At least it had to have happened that way, the man—Turnbull—said. He’d gone back into the store to leave pamphlets. The next he knew, he heard a scream, he turned to look, and the woman was down on the pavement. He’d run to her, she was lying in a Z—

“In a what?” the chief had asked. “Curled up,” Turnbull responded, “like a fetus, she was struck in the back. The back!” he’d hissed, the voice warmed up to a fine pitch. “The back!” as though she’d been exploited, martyred, in her innocence. He’d called an ambulance; then he’d left in Cassandra’s car. The rest of his group had already taken off, he explained, in the church vehicle. “I went to the hospital. To pray,” he added, with a hard look at Stan.

And all Stan could do was shake his head. The woman was nowhere near his car when he left. Well, she must have been, he conceded. He did recall seeing her, at one point, run toward the road. “She was crazy!” he shouted. There was a slight slur in his voice. The chief was smiling a little, or so it seemed; it was hard to tell, there was a single dim light bulb hanging from the ceiling. “Was there anyone else in the parking lot?” he’d asked. “Any people getting in or out of their cars?” He was so relaxed, so laid back, that chief. The faster and louder the minister spoke, the softer Chief Fallon’s voice sounded.

Once the chief turned to smile at Moira and somehow she was calmed. It was as though they were in the office of Stan’s old high school principal: Stan had inadvertently thrown a piece of chalk out the window of his classroom, hit a young girl in the neck. She was bruised, but everyone knew it wasn’t intentional. Of course not!

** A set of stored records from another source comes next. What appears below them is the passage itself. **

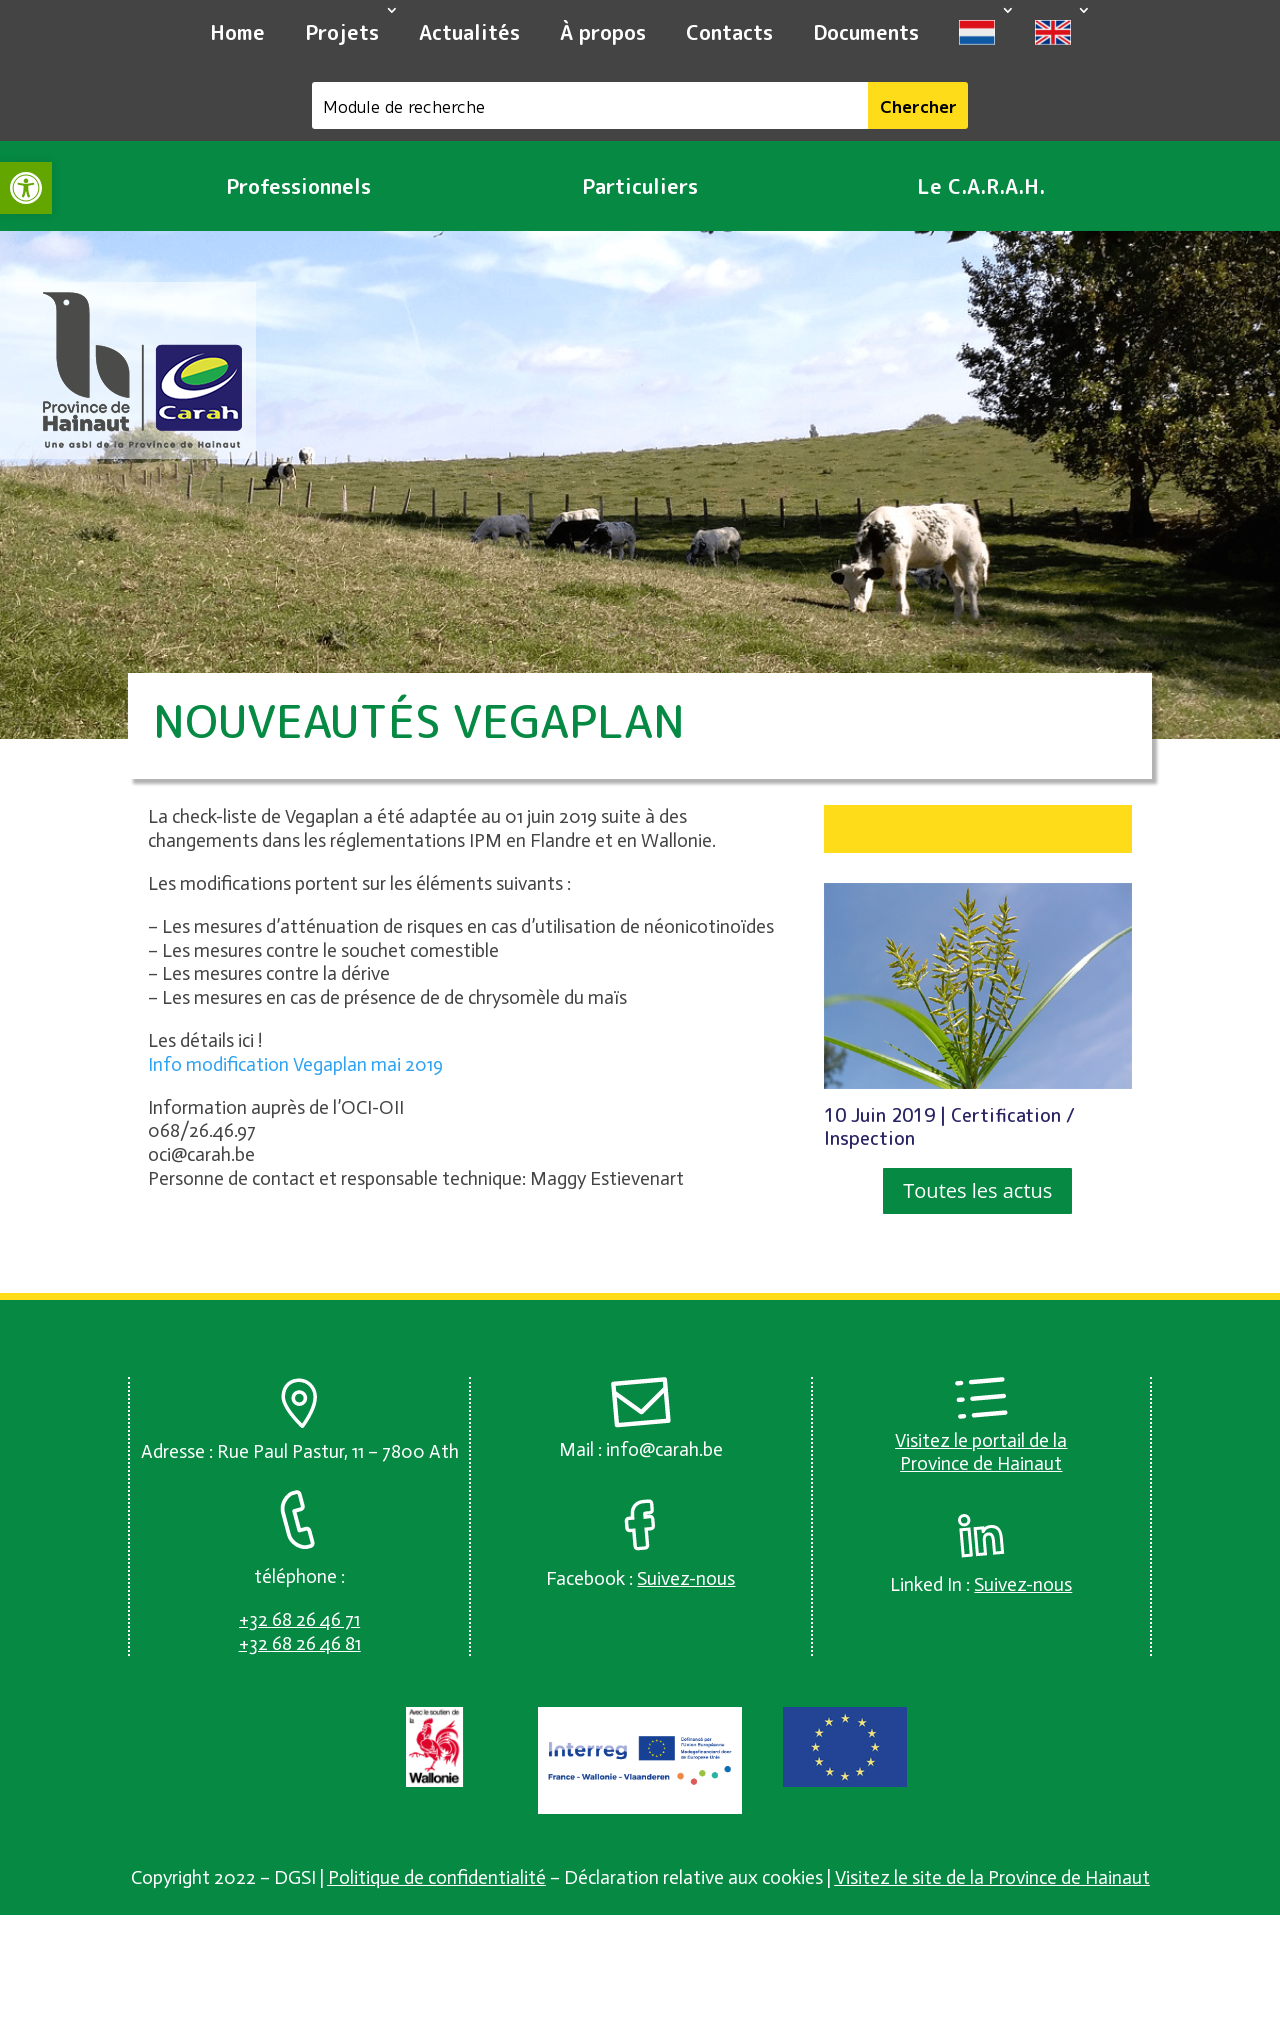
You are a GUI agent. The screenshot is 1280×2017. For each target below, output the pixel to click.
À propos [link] (603, 32)
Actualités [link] (469, 32)
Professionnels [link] (298, 186)
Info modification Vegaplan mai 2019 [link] (295, 1064)
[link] (26, 188)
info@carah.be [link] (664, 1449)
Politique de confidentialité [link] (437, 1877)
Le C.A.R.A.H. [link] (981, 186)
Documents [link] (866, 32)
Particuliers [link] (640, 186)
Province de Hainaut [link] (981, 1463)
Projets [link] (342, 32)
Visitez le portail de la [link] (981, 1440)
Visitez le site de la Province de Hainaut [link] (992, 1877)
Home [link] (237, 32)
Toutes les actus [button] (977, 1190)
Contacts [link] (729, 32)
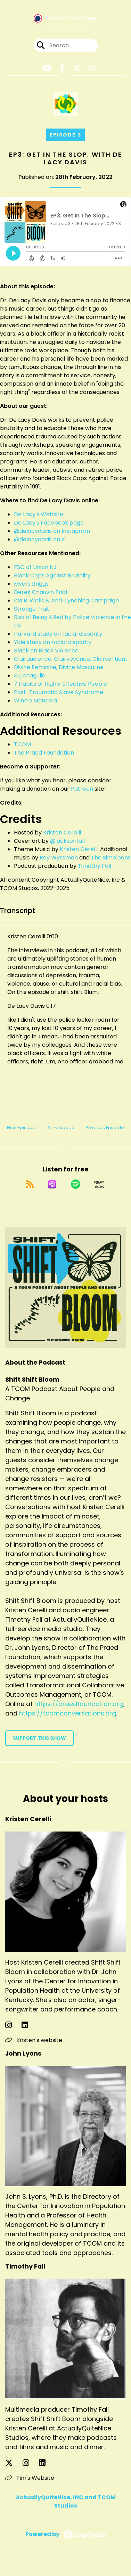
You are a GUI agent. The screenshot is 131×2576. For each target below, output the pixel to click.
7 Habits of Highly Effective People (60, 684)
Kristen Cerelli (62, 833)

And then, to Moira’s surprise, Turnbull had turned to the chief and said what a nice person the chief’s wife was, how spiritual. And the chief’s nose and cheeks got red, and he said it was late and everyone could go home now, at once; they’d all be in touch. How had that minister known the police chief’s wife?

But the facts were damning. Stan had a grudge against Cassandra Wickham. That it was well deserved wasn’t the question here. A death was a death, a murder was a murder. Murder? Stan was no murderer! She looked down again at his sleeping form, at the way his nose squashed into the pillow where he lay on his side. At the soft dark hairs on his arms and chest. The slow, even breathing.

But last night—he was still an angry man; late in the interview the anger had pushed through again. He admitted interrupting the vigil; he wanted the woman to realize the magnitude of what she’d done. She was a busybody, he’d said, “She’s a two-faced bigot”—as though she were still alive.

And Turnbull, she recalled, just gazed at him with those fiery eyes. “You were angry enough to kill,” he said in his sonorous voice. “God will punish you.” A key ring, or maybe it was a pen, fell off the chief’s desk, as if dislodged by the minister’s words; it clattered to the floor and rang in Moira’s temples.

Finally they left in a taxi. The police were keeping the Blazer: They’d examine the tires, look for blood, fibers, flakes of flesh, she supposed. She lay back on the pillow. “Please, God,” she prayed, “please don’t let them find any blood. Please. Please. ...”

And Stan slept on. He’d gone to bed full of drink, it was his way of coping. She’d tried to jog his memory, but there was no memory. He’d drunk up his memory. And what do we have to go on, she thought, but our memories? Without them it’s like living with a stranger.